Thursday 29 October 2015
Batman and Robin, Ant and Dec, Torville and Dean, Ben and Jerry, Thelma and Louise. Great partnership working makes it all look so easy. If only it was so easy for the rest of us. Partnership working is, normally, not that interesting. And so, the latest inspection of local criminal justice partnerships, ‘Working in Step?’, was pushed off the front-page by stop and search and President Xi’s visit.
That is unsurprising in one sense: when everything is stripped away, what partnership really means is people sharing information and talking to each other – something more likely to conjure images of dusty rooms and flipcharts than flashing lights and car chases. But the quality of these exchanges matter. So when the HMIC says that Local Criminal Justice Partnerships (LCJP) aren’t functioning properly, we should sit up and take notice.

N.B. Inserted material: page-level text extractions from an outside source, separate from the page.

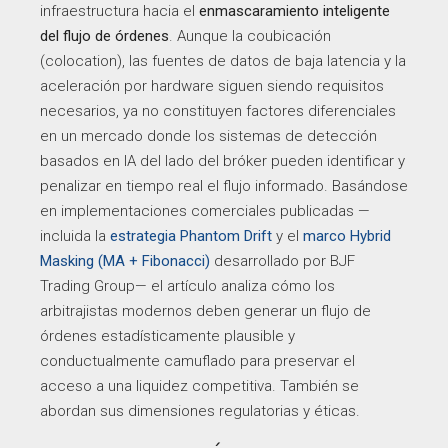
infraestructura hacia el
enmascaramiento inteligente
del flujo de órdenes
. Aunque la coubicación
(colocation), las fuentes de datos de baja latencia y la
aceleración por hardware siguen siendo requisitos
necesarios, ya no constituyen factores diferenciales
en un mercado donde los sistemas de detección
basados en IA del lado del bróker pueden identificar y
penalizar en tiempo real el flujo informado. Basándose
en implementaciones comerciales publicadas —
incluida la
estrategia Phantom Drift
y el
marco Hybrid
Masking (MA + Fibonacci)
desarrollado por BJF
Trading Group— el artículo analiza cómo los
arbitrajistas modernos deben generar un flujo de
órdenes estadísticamente plausible y
conductualmente camuflado para preservar el
acceso a una liquidez competitiva. También se
abordan sus dimensiones regulatorias y éticas.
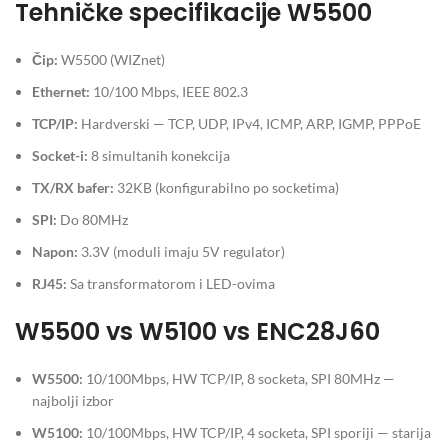
Tehničke specifikacije W5500
Čip:
W5500 (WIZnet)
Ethernet:
10/100 Mbps, IEEE 802.3
TCP/IP:
Hardverski — TCP, UDP, IPv4, ICMP, ARP, IGMP, PPPoE
Socket-i:
8 simultanih konekcija
TX/RX bafer:
32KB (konfigurabilno po socketima)
SPI:
Do 80MHz
Napon:
3.3V (moduli imaju 5V regulator)
RJ45:
Sa transformatorom i LED-ovima
W5500 vs W5100 vs ENC28J60
W5500:
10/100Mbps, HW TCP/IP, 8 socketa, SPI 80MHz —
najbolji izbor
W5100:
10/100Mbps, HW TCP/IP, 4 socketa, SPI sporiji — starija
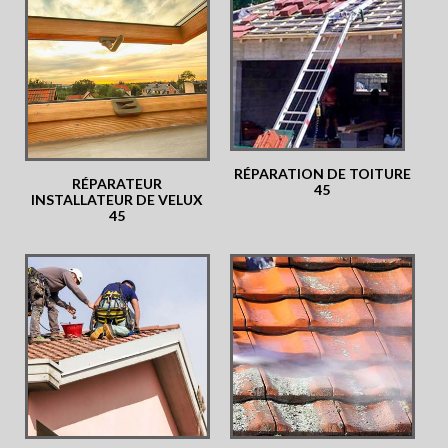
RÉPARATION DE TOITURE
RÉPARATEUR
45
INSTALLATEUR DE VELUX
45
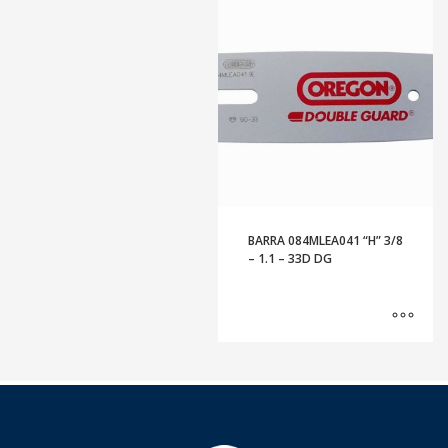
BARRA 084MLEA041 “H” 3/8
– 1.1 – 33D DG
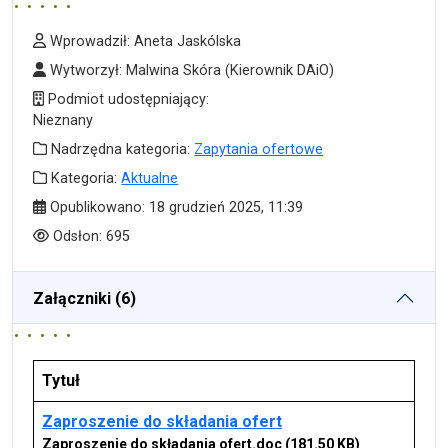
Wprowadził
Wprowadził:
Aneta Jaskólska
Wytworzył
Wytworzył:
Malwina Skóra
(Kierownik DAiO)
Podmiot udostępniający
Podmiot udostępniający:
Nieznany
Nadrzędna kategoria
Nadrzędna kategoria:
Zapytania ofertowe
Kategoria
Kategoria:
Aktualne
Data publikacji
Opublikowano:
18 grudzień 2025, 11:39
Odsłony
Odsłon:
695
Załączniki (6)
Tytuł
Zaproszenie do składania ofert
Zaproszenie do składania ofert.doc
(181.50 KB)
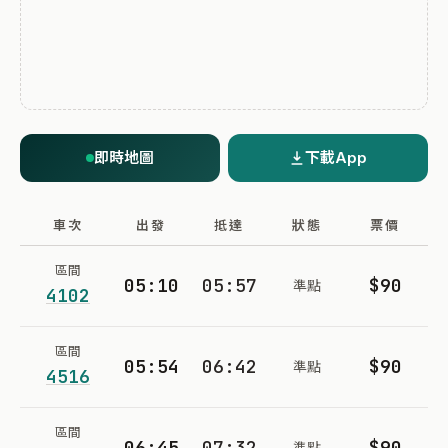
即時地圖
下載App
車次
出發
抵達
狀態
票價
區間
05:10
05:57
$90
準點
4102
區間
05:54
06:42
$90
準點
4516
區間
06:45
07:32
$90
準點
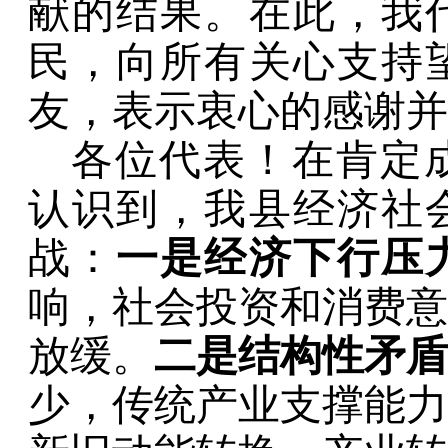
献的结果
。
在此，我
民，向所有关心支持
友，表示衷心的感谢并
各位代表！在肯定
认识到，我县经济社
战：
一是经济下行压
响，社会投资和消费意
放缓。
二是结构性矛盾
少，传统产业支撑能力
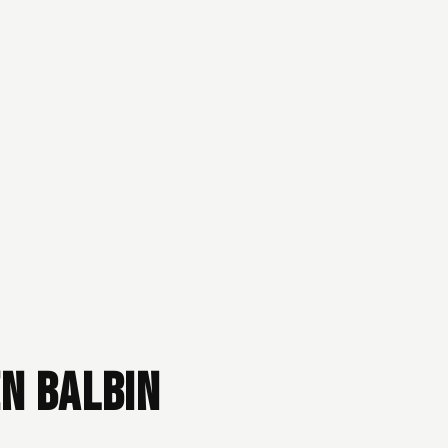
en Balbin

The Criminal Justice System, to the extent that it is a ‘system’ at all, is comprised of a series of distinctive, yet interconnected agencies, none of whom can fulfil their objectives unless they cooperate. If the police arrest a suspect but don’t involve the prosecution service early enough, the case against the suspect can collapse, which leaves nobody happy. Attempting to identify and track down the five per cent of prolific offenders who drive up to half of all crime is impossible without the police, prisons and probation services sharing information about who and where they are and coordinating their activities. But according to the HMIC, criminal justice partnerships are failing to perform even the most basic joint working.
Silo mentality in the criminal justice system
First, HMIC say that in many areas they can’t even get started, failing to agree a set of priorities and objectives. It really should not be acceptable in the 21st century, with the technology and tools we have at our fingertips, for criminal justice agencies to fail to agree which crimes they are going to focus on, or which areas they will prioritise.
A second problem is that in too many parts of the country, agencies remain stuck in a silo mentality: by focusing solely on themselves they fail to appreciate the interdependencies between them, and are not incentivised to try and save money if they think the savings will flow to a different agency. Rather than coming together to agree one single view of performance, and putting pressure on each other to improve, they are more likely to hunker down into their individual bunkers, blaming each other when things go wrong.
Finally, HMIC make clear that existing LCJPs are invisible to the communities and people that rely on them. Very few people know who they are or what they are supposed to be doing. This is often explained away by the argument that such partnerships often deal with sensitive and complex information, which would make little sense to the public. This is a cop out. If the data were accessible the public would interrogate it. Without accountability, the system is destined to keep repeating the same mistakes and letting victims down in the process.
Inter-agency partnerships critical for the future of criminal justice system
There are some honourable exceptions to the picture painted in this report including partnerships in Dorset, Dyfed Powys and Staffordshire. In Dorset, for example, the criminal justice board have commissioned Crest to design and build a performance dashboard creating a single shared view of performance across the CJS and enabling agencies to hold each other to account. (Watch a video demo of the Crest performance dashboard.)
So, inter-agency partnership working might sound boring, but it’s critical to the future of the CJS. By agreeing priorities, sharing information, establishing a single picture of performance, and sharing evidence of what works, the agencies that make up the criminal justice system will be in a much better position to cut crime.